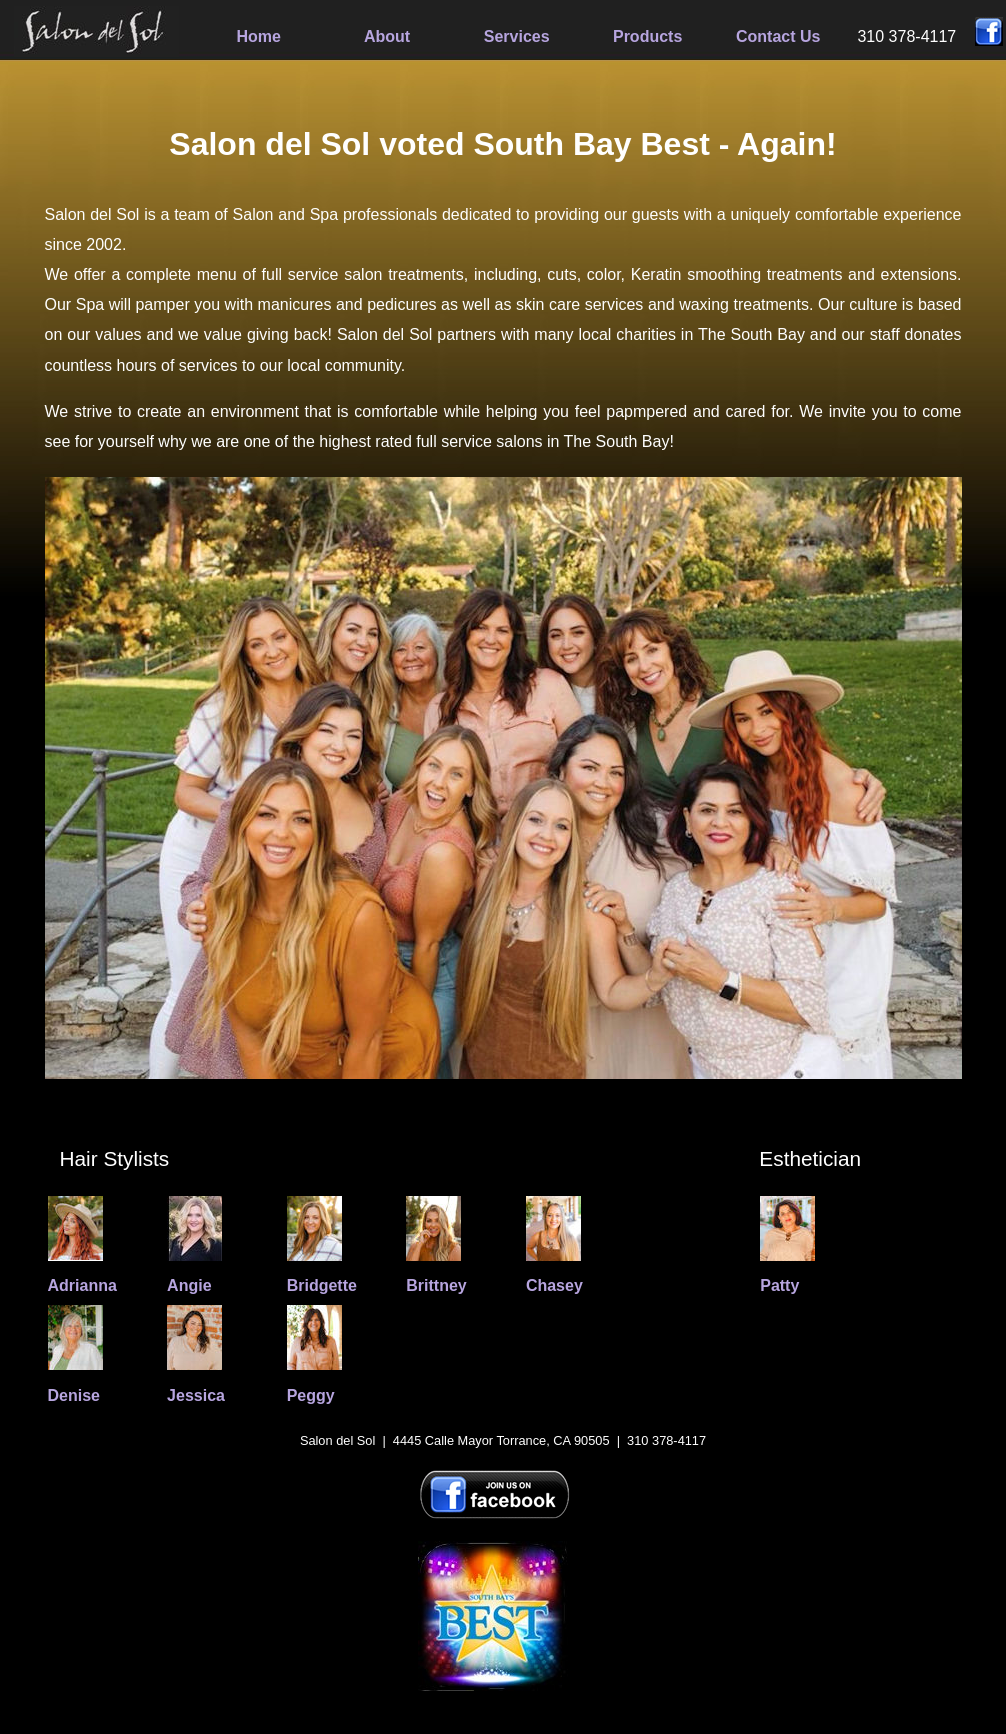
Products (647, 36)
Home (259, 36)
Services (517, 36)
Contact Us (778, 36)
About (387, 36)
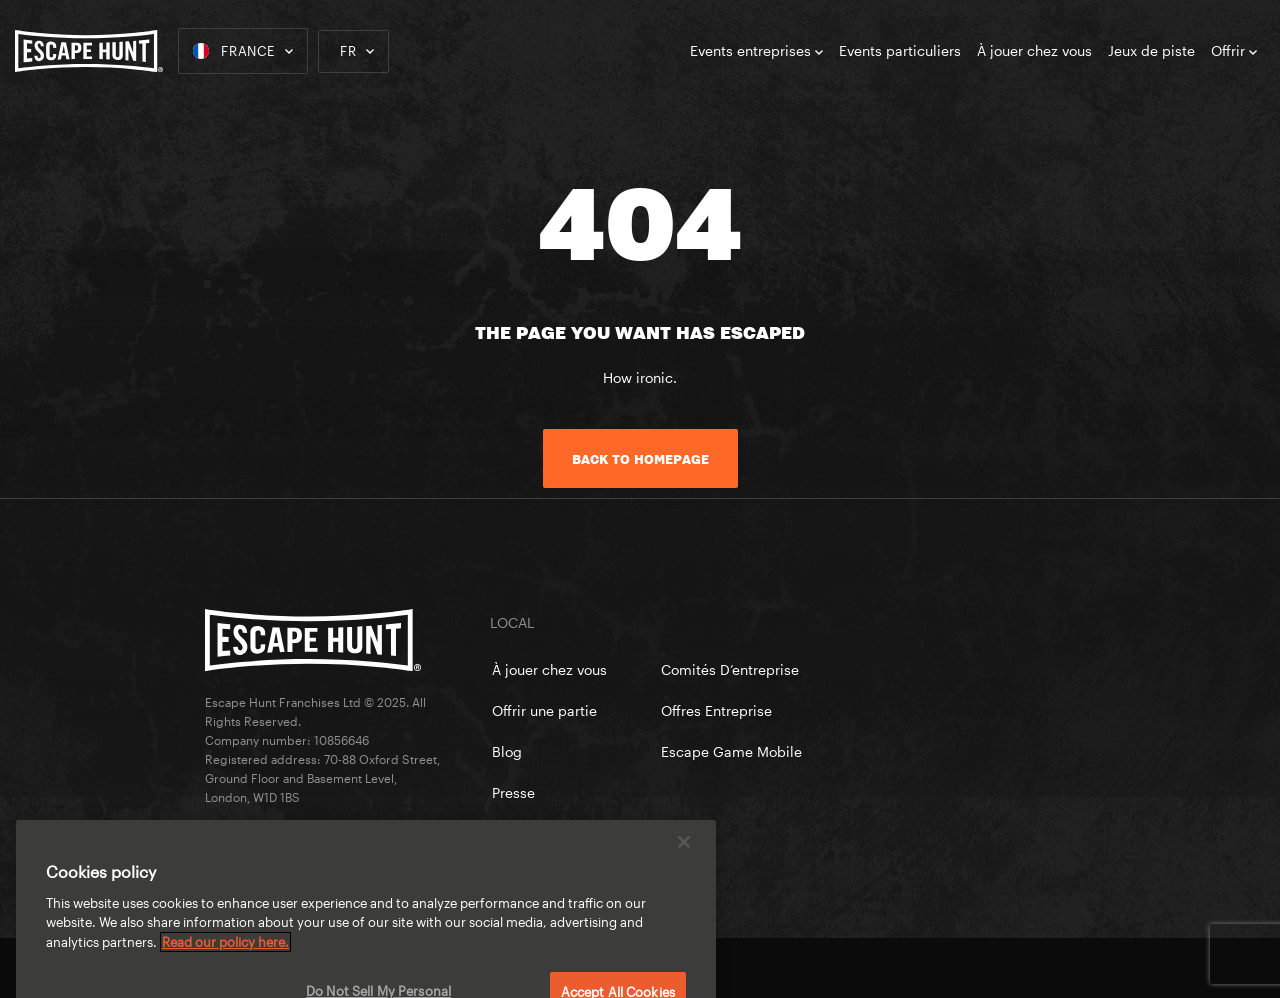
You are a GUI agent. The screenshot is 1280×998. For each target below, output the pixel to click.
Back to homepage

+--

TASK STATEMENT - Return the records above exactly, without the pictures.

OUTPUT FOR THIS TASK -
Products (647, 36)
Home (259, 36)
Services (517, 36)
Contact Us (778, 36)
About (387, 36)
You are a GUI agent. The screenshot is 1280×998. For each target below, output the pixel to click.
Back to homepage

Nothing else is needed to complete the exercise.